C’est pourquoi dis-lui: Voici que je lui donne la paix de mon alliance;
13 En hij zal hebben, en zijn zaad na hem, het verbond des eeuwigen priesterdoms, daarom dat hij voor zijn God geijverd, en verzoening gedaan heeft voor de kinderen Israels.
Et ce sera tant pour lui que pour sa postérité un pacte perpétuel de sacerdoce, parce qu’il a été zélé pour son Dieu, et qu’il a expié le crime des enfants d’Israël.
14 De naam nu des verslagenen Israelietischen mans, die verslagen was met de Midianietin, was Zimri, de zoon van Salu, een overste van een vaderlijk huis der Simeonieten.

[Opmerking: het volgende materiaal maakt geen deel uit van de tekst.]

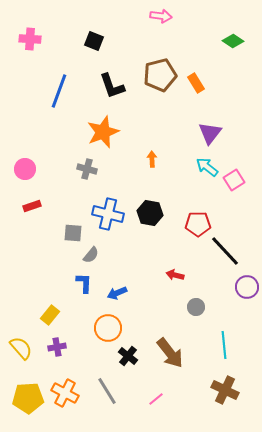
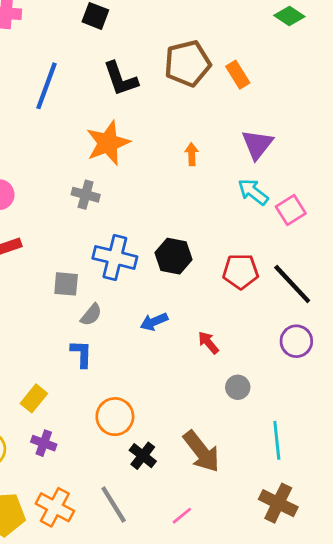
orange arrow: (152, 159) -> (192, 154), moved
black line: (225, 251) -> (292, 284), moved
red arrow: (175, 275) -> (208, 343), turned 36
purple circle: (247, 287) -> (296, 341), moved
blue arrow: (117, 293) -> (154, 322), moved
purple cross: (57, 347) -> (44, 443), turned 30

Or le nom de l’homme Israélite, qui fut tué avec la Madianite, était Zambri, fils de Salu, chef de la parenté et de la tribu de Siméon.
15 En de naam der verslagene Midianietische vrouw was Kozbi, een dochter van Zur, die een hoofd was der volken van een vaderlijk huis onder de Midianieten.
Et la femme madianite qui pareillement fut tuée, s’appelait Cozbi, fille de Sur, prince très noble des Madianites.
16 Verder sprak de HEERE tot Mozes, zeggende:
Le Seigneur parla encore à Moïse, disant:
17 Handel vijandelijk met de Midianieten, en versla hen;
Que les Madianites sentent que vous êtes leurs ennemis, et frappez-les,
18 Want zij hebben vijandelijk tegen ulieden gehandeld door hun listen, die zij listig tegen u bedacht hebben in de zaak van Peor, en in de zaak van Kozbi, de dochter van den overste der Midianieten, hun zuster, die verslagen is, ten dage der plaag, om de zaak van Peor.
Parce qu’eux-mêmes aussi vous ont traités hostilement, et vous ont trompés insidieusement par l’idole de Phogor, et par Cozbi, fille du chef de Madian, leur sœur, qui fut frappée au jour de la plaie, à cause du sacrilège de Phogor.